[What is required]: Each line from the one with "come collegare la" through the end of the records below should be transcribed exactly, and each picture should be skipped.

Data excerpts:

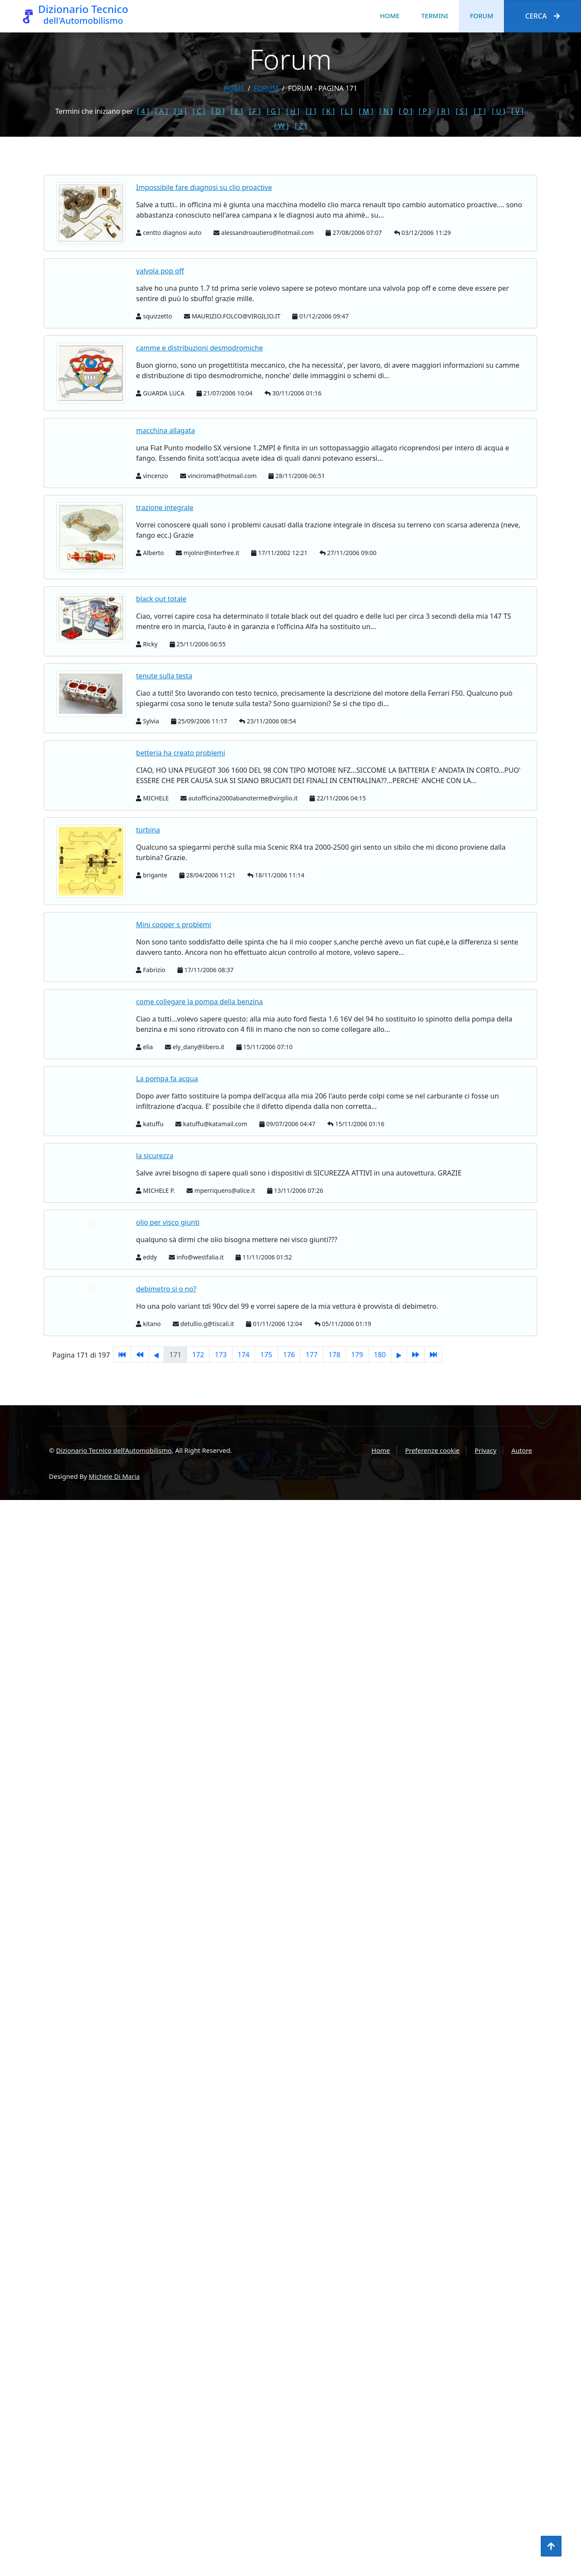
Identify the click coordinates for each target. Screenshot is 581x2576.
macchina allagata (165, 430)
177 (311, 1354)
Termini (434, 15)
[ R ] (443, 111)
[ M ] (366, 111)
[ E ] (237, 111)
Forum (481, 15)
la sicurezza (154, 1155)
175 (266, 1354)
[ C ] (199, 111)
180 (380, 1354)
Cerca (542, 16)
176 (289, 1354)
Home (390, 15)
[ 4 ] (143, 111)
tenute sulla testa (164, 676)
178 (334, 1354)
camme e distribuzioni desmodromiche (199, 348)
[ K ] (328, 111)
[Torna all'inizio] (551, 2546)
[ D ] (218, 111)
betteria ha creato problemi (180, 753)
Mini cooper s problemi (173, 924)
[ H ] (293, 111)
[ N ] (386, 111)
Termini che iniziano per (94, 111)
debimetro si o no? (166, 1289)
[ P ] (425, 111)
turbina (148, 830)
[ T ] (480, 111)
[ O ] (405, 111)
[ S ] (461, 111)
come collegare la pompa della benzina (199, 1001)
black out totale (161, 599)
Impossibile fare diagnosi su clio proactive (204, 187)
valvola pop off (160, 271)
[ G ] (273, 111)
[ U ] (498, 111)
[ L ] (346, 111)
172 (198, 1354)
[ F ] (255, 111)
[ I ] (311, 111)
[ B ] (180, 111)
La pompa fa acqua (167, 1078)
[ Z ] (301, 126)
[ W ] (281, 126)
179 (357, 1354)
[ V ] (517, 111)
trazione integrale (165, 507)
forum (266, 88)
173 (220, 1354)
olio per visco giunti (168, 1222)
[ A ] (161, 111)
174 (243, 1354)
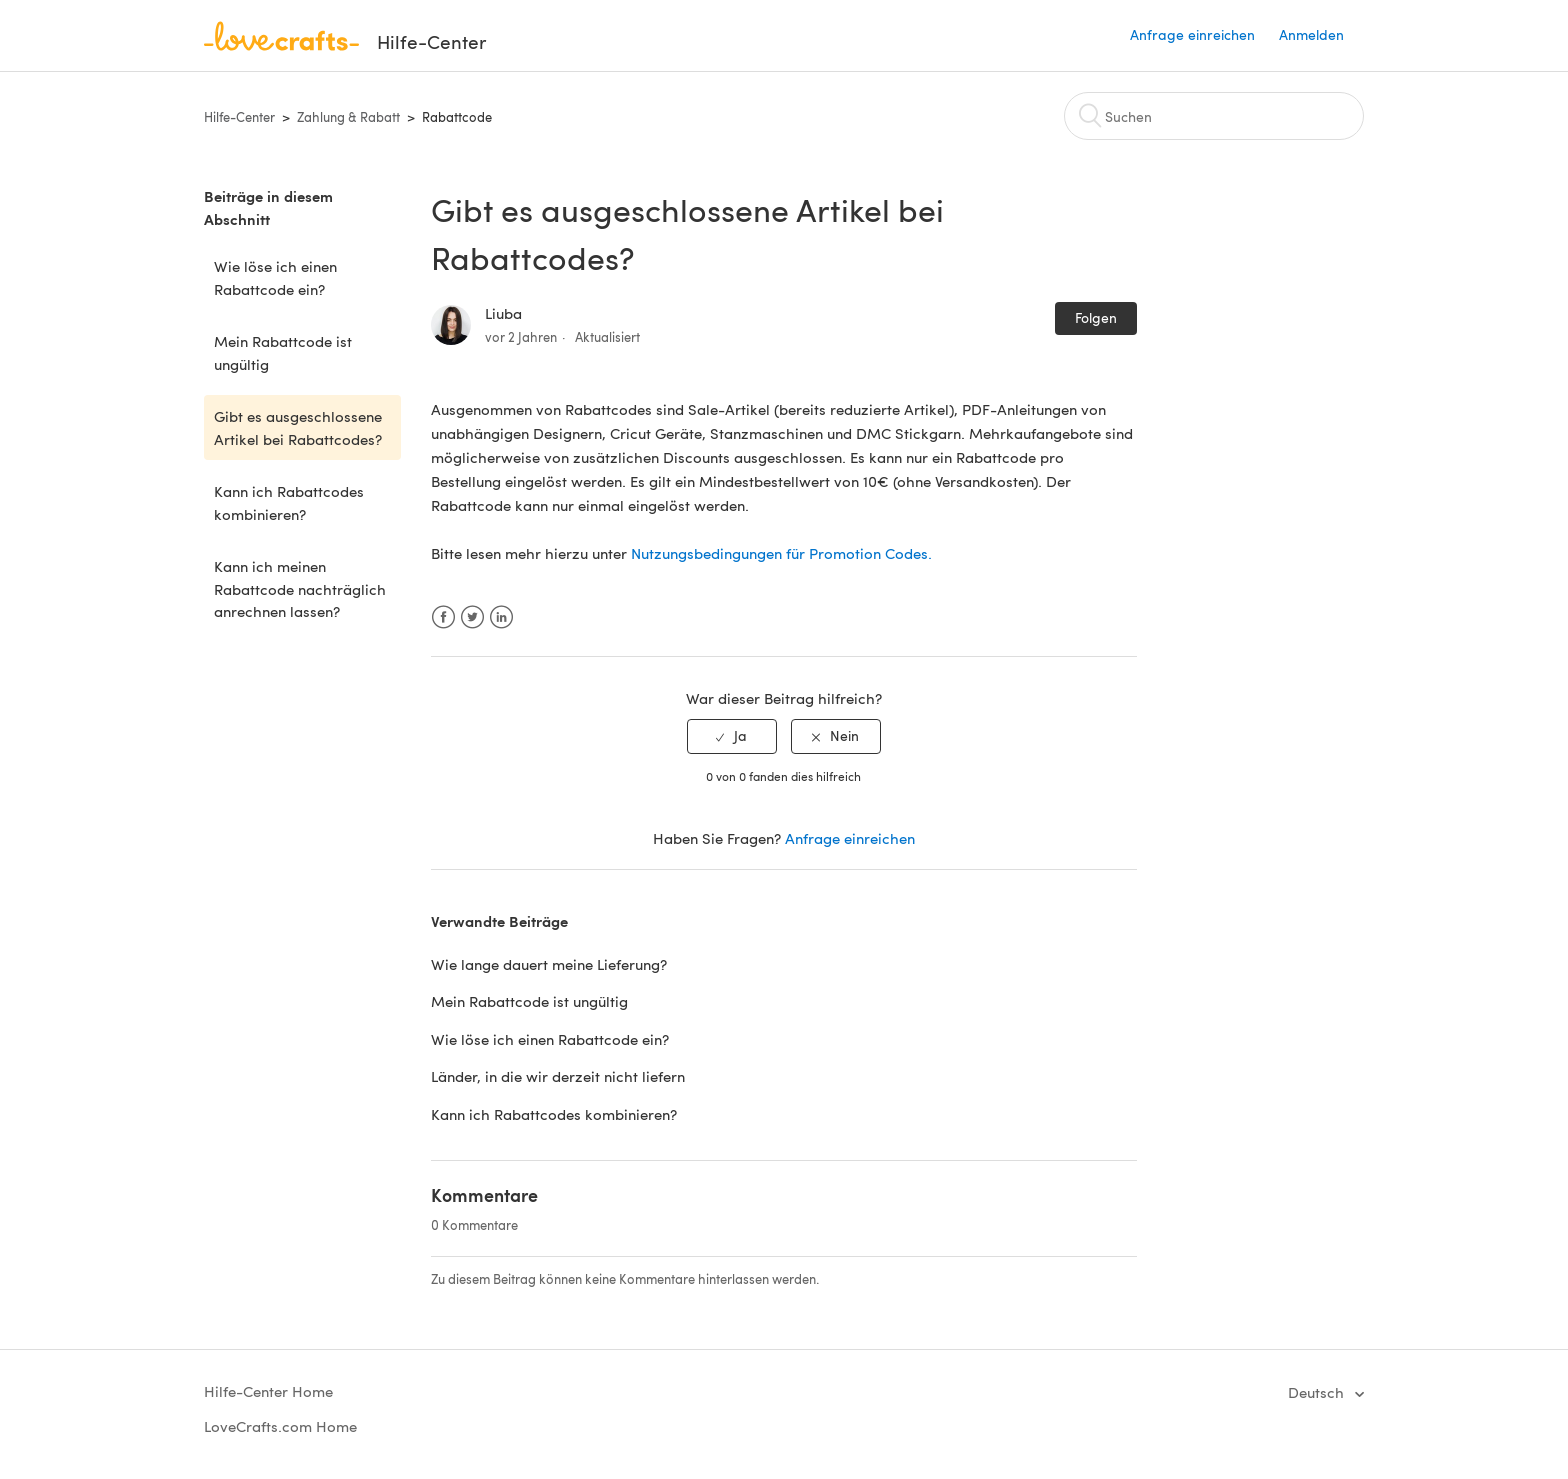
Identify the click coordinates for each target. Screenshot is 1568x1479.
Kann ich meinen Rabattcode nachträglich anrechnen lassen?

[Solution for this problem]:
come collegare la pompa della benzina (199, 1001)
black out totale (161, 599)
Impossibile fare diagnosi su clio proactive (204, 187)
valvola pop off (160, 271)
[ G ] (273, 111)
[ U ] (498, 111)
[ L ] (346, 111)
172 (198, 1354)
[ F ] (255, 111)
[ I ] (311, 111)
[ B ] (180, 111)
La pompa fa acqua (167, 1078)
[ Z ] (301, 126)
[ W ] (281, 126)
179 (357, 1354)
[ V ] (517, 111)
trazione integrale (165, 507)
forum (266, 88)
173 (220, 1354)
olio per visco giunti (168, 1222)
[ A ] (161, 111)
174 (243, 1354)
Identify the click coordinates for each target. Screenshot is 1568x1479.
Kann ich meinen Rabattcode nachträglich anrechnen lassen?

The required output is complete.